Instructions to follow = Nothing but the pictures should go missing; return all the entries below exactly.

(Saved entries)
▽

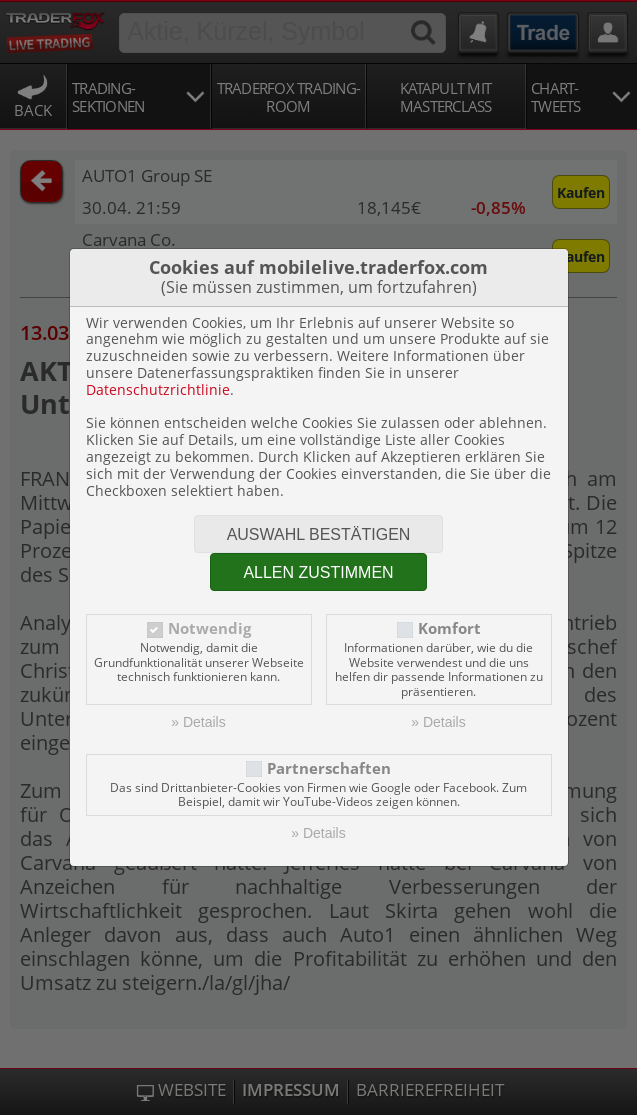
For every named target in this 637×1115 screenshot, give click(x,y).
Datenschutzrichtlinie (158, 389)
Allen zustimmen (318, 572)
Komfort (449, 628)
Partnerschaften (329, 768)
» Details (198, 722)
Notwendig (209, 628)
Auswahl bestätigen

△

Solution to this task =
For every named target in this 637×1115 screenshot, give click(x,y).
Datenschutzrichtlinie (158, 389)
Allen zustimmen (318, 572)
Komfort (449, 628)
Partnerschaften (329, 768)
» Details (198, 722)
Notwendig (209, 628)
Auswahl bestätigen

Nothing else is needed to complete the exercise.